[Data records — start]
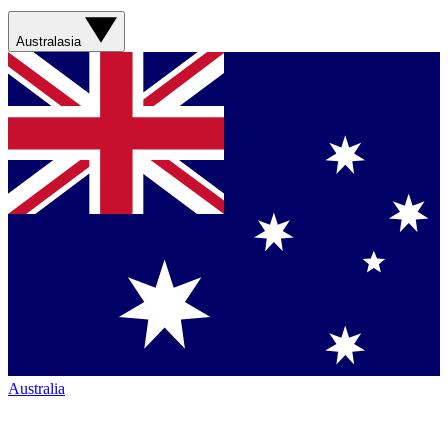
Australasia
Australia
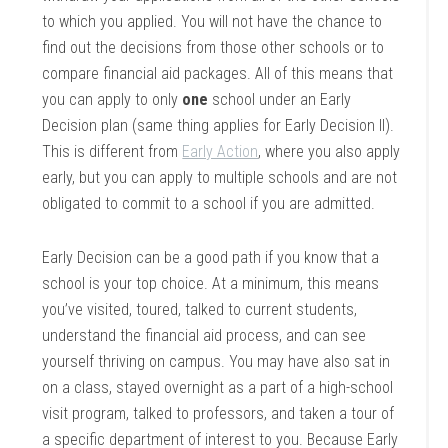
to which you applied. You will not have the chance to
find out the decisions from those other schools or to
compare financial aid packages. All of this means that
you can apply to only
one
school under an Early
Decision plan (same thing applies for Early Decision II).
This is different from
Early Action
, where you also apply
early, but you can apply to multiple schools and are not
obligated to commit to a school if you are admitted.
Early Decision can be a good path if you know that a
school is your top choice. At a minimum, this means
you’ve visited, toured, talked to current students,
understand the financial aid process, and can see
yourself thriving on campus. You may have also sat in
on a class, stayed overnight as a part of a high-school
visit program, talked to professors, and taken a tour of
a specific department of interest to you. Because Early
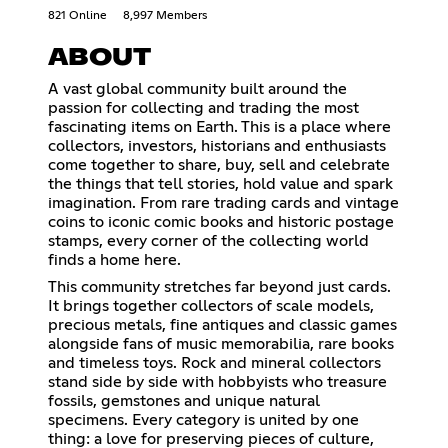
821 Online
8,997 Members
ABOUT
A vast global community built around the
passion for collecting and trading the most
fascinating items on Earth. This is a place where
collectors, investors, historians and enthusiasts
come together to share, buy, sell and celebrate
the things that tell stories, hold value and spark
imagination. From rare trading cards and vintage
coins to iconic comic books and historic postage
stamps, every corner of the collecting world
finds a home here.
This community stretches far beyond just cards.
It brings together collectors of scale models,
precious metals, fine antiques and classic games
alongside fans of music memorabilia, rare books
and timeless toys. Rock and mineral collectors
stand side by side with hobbyists who treasure
fossils, gemstones and unique natural
specimens. Every category is united by one
thing: a love for preserving pieces of culture,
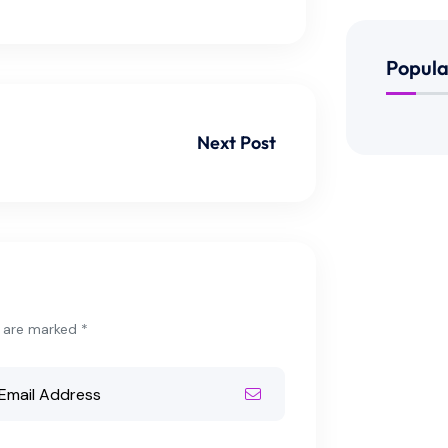
Popula
Next Post
s are marked *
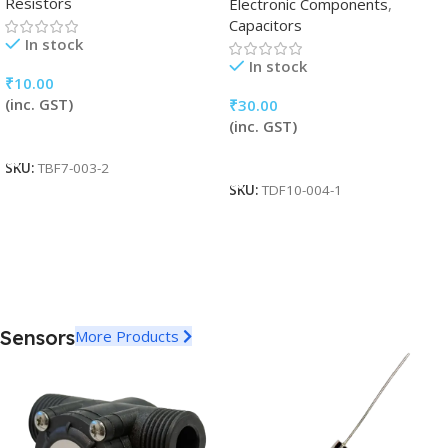
Resistors
Electronic Components
,
Capacitors
In stock
In stock
₹
10.00
(inc. GST)
₹
30.00
(inc. GST)
Add To Cart
Add To Cart
SKU:
TBF7-003-2
SKU:
TDF10-004-1
Sensors
More Products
[Data records — finish]
What this task involves | Set down, unchanged, only those lines above that fall between the line with "come together to" and the line with "and timeless toys.", the two end lines included.

Exercise response |
come together to share, buy, sell and celebrate
the things that tell stories, hold value and spark
imagination. From rare trading cards and vintage
coins to iconic comic books and historic postage
stamps, every corner of the collecting world
finds a home here.
This community stretches far beyond just cards.
It brings together collectors of scale models,
precious metals, fine antiques and classic games
alongside fans of music memorabilia, rare books
and timeless toys. Rock and mineral collectors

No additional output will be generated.